Baekjun 9250, string set successful (with.Java)

Baekjun No. 9250, about the string set success (with.Java).

I want to solve the coding test problem, find out how to solve it differently from the retrospective of the problem I solved, and get to know.

Let’s get to the problem first.

Problem

A set S consisting of a total of N strings is given.

Write a program to find out how many of the M strings given as inputs are in set S.

Input

The number of strings N and M (1≤N≤10,000 and 1≤M≤10,000) are given in the first line.

The next N lines are given the strings contained in the set S.

The next M lines are given strings to be examined.

The character string given as input consists only of lowercase alphabetic characters, and does not exceed 500 in length.

The sum S is not given the same string more than once.

Output

The first line outputs how many of the M strings are included in the set S.

problem solving

import java.util.*;
import java.io.*;

class Main {
    public static void main(String[] args) throws IOException {
        BufferedReader br = new BufferedReader(new InputStreamReader(System.in));
        StringTokenizer st = new StringTokenizer(br.readLine());
        int N = Integer.valueOf(st.nextToken());
        int M = Integer.valueOf(st.nextToken());
        HashSet<String> set = new HashSet<>();
        int count = 0;

        for(int i = 0; i < N; i++){
            set.add(br.readLine());
        }
        for(int i = 0; i < M; i++){
            String str = br.readLine();

            if(set.contains(str)){
                count++;
            }
        }

        System.out.print(count);
    }
}

Solution Description

This code is a program that finds the number of strings that exist in common in two lists.

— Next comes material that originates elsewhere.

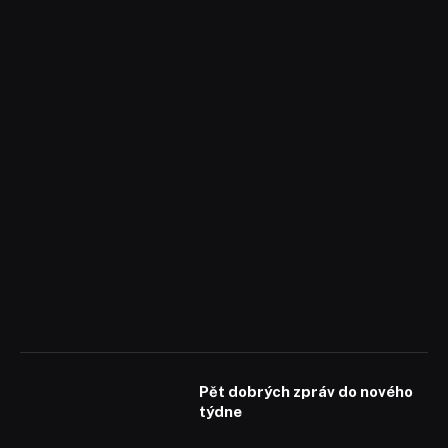
Pět dobrých zpráv do nového
týdne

Calculate and output how many elements overlap in the two lists given as inputs.

First, use Buffered Reader and String Tokenizer to process the input.

In the first line, enter the sizes of the two lists, N and M.

Then you create a HashSet to store the elements in the first list.

Because HashSet does not allow redundancy, redundant elements are automatically removed during this process.

As you read each element in the second list, make sure that it exists in the HashSet.

If present, increase the count to count the number of duplicate elements.

After all the comparisons are finished, you output a count to show the number of strings that exist in common in both lists as a result.

This method is efficient and can quickly identify redundant elements even if the two lists are large in size.